(Dataset records)
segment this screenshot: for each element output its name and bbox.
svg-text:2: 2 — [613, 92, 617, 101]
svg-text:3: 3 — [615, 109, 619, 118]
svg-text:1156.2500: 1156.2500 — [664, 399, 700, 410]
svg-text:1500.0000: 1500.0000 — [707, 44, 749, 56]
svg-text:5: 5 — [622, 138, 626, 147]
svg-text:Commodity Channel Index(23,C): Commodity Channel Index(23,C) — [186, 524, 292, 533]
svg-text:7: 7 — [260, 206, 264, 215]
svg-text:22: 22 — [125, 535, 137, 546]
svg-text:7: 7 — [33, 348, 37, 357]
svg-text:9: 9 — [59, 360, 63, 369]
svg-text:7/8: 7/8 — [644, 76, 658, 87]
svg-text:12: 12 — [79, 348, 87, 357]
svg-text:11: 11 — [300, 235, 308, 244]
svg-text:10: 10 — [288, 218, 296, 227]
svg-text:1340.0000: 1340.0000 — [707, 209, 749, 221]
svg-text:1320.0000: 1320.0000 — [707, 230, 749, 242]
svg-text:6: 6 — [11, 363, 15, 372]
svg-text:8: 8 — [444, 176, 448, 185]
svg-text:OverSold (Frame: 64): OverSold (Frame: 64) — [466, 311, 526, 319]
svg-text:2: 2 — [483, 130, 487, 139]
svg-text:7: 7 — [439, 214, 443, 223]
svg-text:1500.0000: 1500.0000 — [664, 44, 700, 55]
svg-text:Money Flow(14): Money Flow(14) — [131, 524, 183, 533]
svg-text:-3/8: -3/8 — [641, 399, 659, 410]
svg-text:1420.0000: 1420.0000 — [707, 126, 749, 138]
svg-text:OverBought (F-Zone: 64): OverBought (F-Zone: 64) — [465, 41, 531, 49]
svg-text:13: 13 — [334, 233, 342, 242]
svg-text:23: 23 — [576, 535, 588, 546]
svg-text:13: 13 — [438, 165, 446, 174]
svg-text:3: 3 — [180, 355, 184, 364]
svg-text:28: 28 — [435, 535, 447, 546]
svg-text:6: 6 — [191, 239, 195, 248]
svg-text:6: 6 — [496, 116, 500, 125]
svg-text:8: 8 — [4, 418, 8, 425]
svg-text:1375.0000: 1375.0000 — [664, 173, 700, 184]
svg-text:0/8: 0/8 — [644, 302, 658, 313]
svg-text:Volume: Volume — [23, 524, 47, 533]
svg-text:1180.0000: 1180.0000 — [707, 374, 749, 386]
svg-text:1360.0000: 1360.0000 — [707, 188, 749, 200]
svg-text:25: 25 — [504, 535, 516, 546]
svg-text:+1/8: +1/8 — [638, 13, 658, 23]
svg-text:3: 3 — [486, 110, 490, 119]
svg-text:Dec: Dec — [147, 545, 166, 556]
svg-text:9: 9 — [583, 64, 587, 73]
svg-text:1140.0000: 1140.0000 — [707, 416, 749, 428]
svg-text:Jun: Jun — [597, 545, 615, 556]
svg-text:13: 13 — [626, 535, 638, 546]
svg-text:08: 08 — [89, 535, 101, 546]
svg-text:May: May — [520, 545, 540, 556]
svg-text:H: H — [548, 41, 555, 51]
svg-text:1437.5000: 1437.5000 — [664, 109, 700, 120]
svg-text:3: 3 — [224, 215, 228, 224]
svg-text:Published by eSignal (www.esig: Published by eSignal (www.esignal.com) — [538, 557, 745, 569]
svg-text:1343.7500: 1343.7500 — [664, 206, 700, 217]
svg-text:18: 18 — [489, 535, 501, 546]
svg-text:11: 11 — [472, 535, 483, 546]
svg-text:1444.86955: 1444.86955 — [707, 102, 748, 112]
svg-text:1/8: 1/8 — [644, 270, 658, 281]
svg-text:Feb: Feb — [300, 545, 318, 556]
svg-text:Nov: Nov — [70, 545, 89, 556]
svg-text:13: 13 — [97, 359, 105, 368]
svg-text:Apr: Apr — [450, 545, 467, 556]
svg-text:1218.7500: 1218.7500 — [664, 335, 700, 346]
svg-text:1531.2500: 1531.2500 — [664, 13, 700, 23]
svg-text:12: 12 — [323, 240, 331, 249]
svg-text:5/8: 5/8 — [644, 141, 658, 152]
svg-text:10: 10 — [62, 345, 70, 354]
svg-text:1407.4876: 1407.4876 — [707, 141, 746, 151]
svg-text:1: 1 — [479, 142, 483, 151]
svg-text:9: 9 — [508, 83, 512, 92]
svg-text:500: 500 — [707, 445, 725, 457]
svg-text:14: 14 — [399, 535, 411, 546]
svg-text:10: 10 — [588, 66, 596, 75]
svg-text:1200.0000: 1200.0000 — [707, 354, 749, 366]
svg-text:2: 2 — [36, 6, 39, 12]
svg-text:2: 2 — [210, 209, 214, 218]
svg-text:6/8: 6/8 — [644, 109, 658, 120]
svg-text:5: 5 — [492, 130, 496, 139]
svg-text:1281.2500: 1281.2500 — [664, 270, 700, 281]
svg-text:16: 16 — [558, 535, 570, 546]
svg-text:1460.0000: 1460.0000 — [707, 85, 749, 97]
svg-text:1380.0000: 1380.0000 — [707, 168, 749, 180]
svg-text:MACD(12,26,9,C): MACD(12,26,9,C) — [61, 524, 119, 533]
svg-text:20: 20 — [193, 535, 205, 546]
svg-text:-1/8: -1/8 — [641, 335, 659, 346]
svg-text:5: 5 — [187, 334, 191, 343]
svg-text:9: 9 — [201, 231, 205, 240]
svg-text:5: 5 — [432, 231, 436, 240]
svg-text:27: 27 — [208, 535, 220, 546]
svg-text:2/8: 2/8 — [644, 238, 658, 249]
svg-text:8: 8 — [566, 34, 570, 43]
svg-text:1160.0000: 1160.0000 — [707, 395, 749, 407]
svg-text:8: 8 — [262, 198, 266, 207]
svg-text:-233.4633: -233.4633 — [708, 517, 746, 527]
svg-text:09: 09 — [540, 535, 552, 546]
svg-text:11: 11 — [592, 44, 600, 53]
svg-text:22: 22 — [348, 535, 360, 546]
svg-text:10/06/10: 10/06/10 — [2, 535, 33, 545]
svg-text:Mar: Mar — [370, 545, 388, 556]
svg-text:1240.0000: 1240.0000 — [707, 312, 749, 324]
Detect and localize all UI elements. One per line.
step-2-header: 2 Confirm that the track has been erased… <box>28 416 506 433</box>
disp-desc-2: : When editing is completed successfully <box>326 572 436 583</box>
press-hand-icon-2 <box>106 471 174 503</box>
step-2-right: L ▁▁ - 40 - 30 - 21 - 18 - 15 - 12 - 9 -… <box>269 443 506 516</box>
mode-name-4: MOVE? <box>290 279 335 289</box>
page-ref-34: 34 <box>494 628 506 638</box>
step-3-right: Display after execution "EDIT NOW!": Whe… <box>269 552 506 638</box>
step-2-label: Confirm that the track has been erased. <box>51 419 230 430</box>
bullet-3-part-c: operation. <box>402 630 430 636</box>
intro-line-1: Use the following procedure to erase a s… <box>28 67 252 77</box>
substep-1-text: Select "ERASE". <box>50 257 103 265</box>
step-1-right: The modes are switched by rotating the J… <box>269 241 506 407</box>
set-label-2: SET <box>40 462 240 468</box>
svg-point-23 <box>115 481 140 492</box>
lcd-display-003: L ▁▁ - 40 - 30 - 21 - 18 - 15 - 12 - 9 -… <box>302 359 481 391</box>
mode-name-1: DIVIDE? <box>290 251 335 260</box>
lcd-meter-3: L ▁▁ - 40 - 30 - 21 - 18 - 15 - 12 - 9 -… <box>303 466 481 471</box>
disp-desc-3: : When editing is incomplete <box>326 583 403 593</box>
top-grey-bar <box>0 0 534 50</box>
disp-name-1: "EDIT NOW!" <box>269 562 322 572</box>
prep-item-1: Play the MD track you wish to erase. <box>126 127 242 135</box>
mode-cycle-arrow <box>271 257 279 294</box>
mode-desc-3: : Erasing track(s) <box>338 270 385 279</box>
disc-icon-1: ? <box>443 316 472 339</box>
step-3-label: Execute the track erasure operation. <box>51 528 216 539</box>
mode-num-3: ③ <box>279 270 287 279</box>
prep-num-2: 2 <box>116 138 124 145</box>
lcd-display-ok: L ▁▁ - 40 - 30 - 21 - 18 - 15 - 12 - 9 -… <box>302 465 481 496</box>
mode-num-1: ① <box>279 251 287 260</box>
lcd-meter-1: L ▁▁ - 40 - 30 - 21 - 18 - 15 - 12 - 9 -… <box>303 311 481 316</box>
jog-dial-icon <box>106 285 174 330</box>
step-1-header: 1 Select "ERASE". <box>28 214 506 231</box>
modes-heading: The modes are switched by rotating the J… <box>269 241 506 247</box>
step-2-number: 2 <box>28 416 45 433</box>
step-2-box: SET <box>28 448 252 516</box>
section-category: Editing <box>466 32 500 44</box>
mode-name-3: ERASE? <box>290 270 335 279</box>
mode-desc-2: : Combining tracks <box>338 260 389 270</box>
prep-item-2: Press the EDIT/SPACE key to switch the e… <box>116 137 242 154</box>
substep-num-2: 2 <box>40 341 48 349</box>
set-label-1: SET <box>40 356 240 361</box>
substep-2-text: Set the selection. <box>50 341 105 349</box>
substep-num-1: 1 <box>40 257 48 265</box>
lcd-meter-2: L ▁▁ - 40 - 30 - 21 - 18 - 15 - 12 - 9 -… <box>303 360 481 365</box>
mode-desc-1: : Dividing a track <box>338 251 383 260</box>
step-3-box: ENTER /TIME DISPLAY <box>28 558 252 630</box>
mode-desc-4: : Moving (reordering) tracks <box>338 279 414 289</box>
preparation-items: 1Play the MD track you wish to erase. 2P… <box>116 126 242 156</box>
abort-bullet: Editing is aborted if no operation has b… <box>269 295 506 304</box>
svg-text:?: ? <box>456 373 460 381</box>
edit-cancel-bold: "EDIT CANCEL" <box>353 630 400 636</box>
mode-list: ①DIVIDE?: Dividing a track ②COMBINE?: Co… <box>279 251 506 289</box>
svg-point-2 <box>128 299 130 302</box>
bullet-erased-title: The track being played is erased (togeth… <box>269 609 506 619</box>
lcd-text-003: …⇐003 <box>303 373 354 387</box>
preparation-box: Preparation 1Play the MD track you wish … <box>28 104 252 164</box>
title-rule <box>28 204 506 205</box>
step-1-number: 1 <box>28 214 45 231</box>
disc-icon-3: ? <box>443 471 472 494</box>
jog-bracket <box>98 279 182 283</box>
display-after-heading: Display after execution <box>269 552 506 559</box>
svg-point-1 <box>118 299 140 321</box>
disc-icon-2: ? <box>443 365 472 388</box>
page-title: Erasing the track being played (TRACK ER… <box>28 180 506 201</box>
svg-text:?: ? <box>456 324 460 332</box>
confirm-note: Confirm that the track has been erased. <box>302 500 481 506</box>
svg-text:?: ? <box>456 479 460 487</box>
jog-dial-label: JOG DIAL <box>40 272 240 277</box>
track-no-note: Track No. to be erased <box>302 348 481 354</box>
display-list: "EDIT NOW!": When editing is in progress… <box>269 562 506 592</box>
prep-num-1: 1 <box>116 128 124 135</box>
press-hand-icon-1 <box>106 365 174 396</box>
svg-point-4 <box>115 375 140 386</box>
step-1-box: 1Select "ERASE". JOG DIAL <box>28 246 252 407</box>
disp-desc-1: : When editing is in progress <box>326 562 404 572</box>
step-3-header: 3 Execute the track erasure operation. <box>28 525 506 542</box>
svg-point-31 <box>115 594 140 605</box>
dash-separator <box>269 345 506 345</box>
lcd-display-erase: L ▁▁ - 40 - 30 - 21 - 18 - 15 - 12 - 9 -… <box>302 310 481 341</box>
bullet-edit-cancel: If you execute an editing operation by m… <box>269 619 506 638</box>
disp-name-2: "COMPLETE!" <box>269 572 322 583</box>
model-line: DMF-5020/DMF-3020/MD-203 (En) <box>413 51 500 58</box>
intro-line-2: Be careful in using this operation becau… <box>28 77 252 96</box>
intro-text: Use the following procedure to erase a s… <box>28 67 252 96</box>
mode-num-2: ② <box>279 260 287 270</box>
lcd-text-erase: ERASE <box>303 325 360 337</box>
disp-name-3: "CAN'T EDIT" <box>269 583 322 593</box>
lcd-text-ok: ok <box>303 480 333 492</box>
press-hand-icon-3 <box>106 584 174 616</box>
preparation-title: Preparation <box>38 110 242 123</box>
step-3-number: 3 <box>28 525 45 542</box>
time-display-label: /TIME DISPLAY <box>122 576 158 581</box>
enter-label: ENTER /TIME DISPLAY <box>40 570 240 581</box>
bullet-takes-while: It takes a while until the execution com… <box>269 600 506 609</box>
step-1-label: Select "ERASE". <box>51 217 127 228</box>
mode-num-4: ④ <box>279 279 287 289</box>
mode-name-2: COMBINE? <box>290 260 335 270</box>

§ **WORK REQUIRED**:
Would you filter the records and copy out each line containing "that"?

§ **RESULT FOR THIS TASK**:
step-2-header: 2 Confirm that the track has been erased… <box>28 416 506 433</box>
step-2-label: Confirm that the track has been erased. <box>51 419 230 430</box>
confirm-note: Confirm that the track has been erased. <box>302 500 481 506</box>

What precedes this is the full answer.